A simple interface to allow electrostatic embedding of machine learning potentials using an ORCA-like interface. Based on code by Kirill Zinovjev. An example sander implementation is provided. This works by reusing the existing interface between sander and ORCA, meaning that no modifications to sander are needed. The embedding model currently supports the HCNOS elements. We plan to add support for further elements in the near future.
Further details can be found in our paper, available here. Please
cite this work if you use emle-engine
in your research. Supplementary
information and data can be found here. For
the original theory behind EMLE, please refer to this
publication.
First create a conda environment with all of the required dependencies:
conda env create -f environment.yaml
conda activate emle
If this fails, try using mamba as a replacement for conda.

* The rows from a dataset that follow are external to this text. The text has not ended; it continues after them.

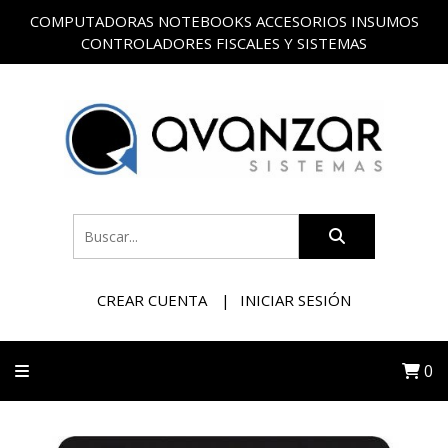
COMPUTADORAS NOTEBOOKS ACCESORIOS INSUMOS
CONTROLADORES FISCALES Y SISTEMAS
CREAR CUENTA
INICIAR SESIÓN
0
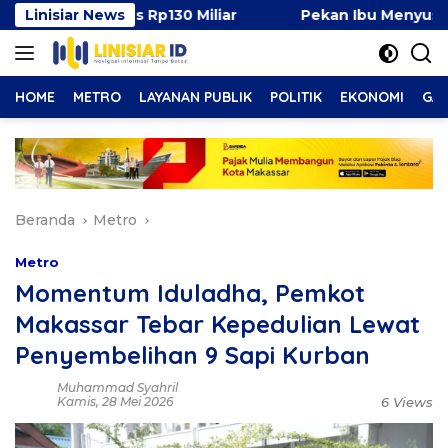
Langsung
lus Rp130 Miliar
Linisiar News
Pekan Ibu Menyusui Dunia 2026, T
ke
konten
HOME
METRO
LAYANAN PUBLIK
POLITIK
EKONOMI
GAY
Beranda
Metro
Metro
Momentum Iduladha, Pemkot
Makassar Tebar Kepedulian Lewat
Penyembelihan 9 Sapi Kurban
Muhammad Syahril
Kamis, 28 Mei 2026
6 Views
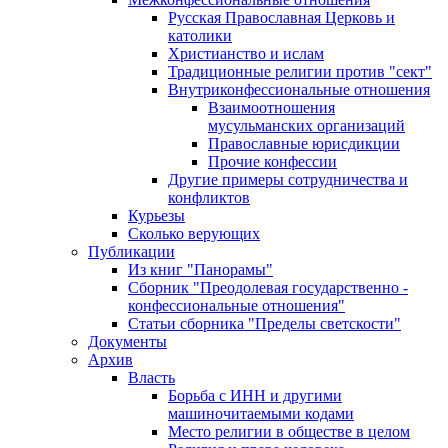
Русская Православная Церковь и
католики
Христианство и ислам
Традиционные религии против "сект"
Внутриконфессиональные отношения
Взаимоотношения
мусульманских организаций
Православные юрисдикции
Прочие конфессии
Другие примеры сотрудничества и
конфликтов
Курьезы
Сколько верующих
Публикации
Из книг "Панорамы"
Сборник "Преодолевая государственно -
конфессиональные отношения"
Статьи сборника "Пределы светскости"
Документы
Архив
Власть
Борьба с ИНН и другими
машиночитаемыми кодами
Место религии в обществе в целом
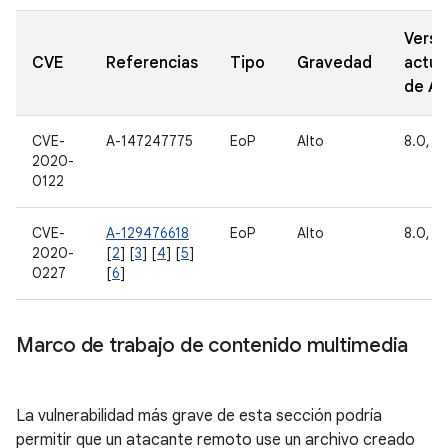
Versi
CVE
Referencias
Tipo
Gravedad
actua
de A
CVE-
A-147247775
EoP
Alto
8.0, 8.
2020-
0122
CVE-
A-129476618
EoP
Alto
8.0, 8.
2020-
[
2
] [
3
] [
4
] [
5
]
0227
[
6
]
Marco de trabajo de contenido multimedia
La vulnerabilidad más grave de esta sección podría
permitir que un atacante remoto use un archivo creado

For GPU functionality, you will need to install appropriate CUDA drivers on
your host system along with NVCC, the CUDA compiler driver. (This doesn't come
with cudatoolkit
from conda-forge
.)
(Depending on your CUDA setup, you might need to prefix the environment creation
command above with something like CONDA_OVERRIDE_CUDA="11.2"
to resolve an
environment that is compatible with your CUDA driver.)
Finally, install emle-engine
:
python setup.py install
If you are developing and want an editable install, use:
python setup.py develop
To start an EMLE calculation server:
emle-server
For usage information, run:
emle-server --help
(By default, an emle_settings.yaml
file will be written to the working directory
containing the settings used to configure the server. This can be used to re-run
an existing simulation using the --config
option or EMLE_CONFIG
environment
variable. Additional emle_pid.txt
and emle_port.txt
files contain the process
ID and port of the server.)
To launch a client to send a job to the server:
orca orca_input
Where orca_input
is the path to a fully specified ORCA input file. In the
examples given here, the orca
executable will be called by sander
when
performing QM/MM, i.e. we are using a fake ORCA as the QM backend.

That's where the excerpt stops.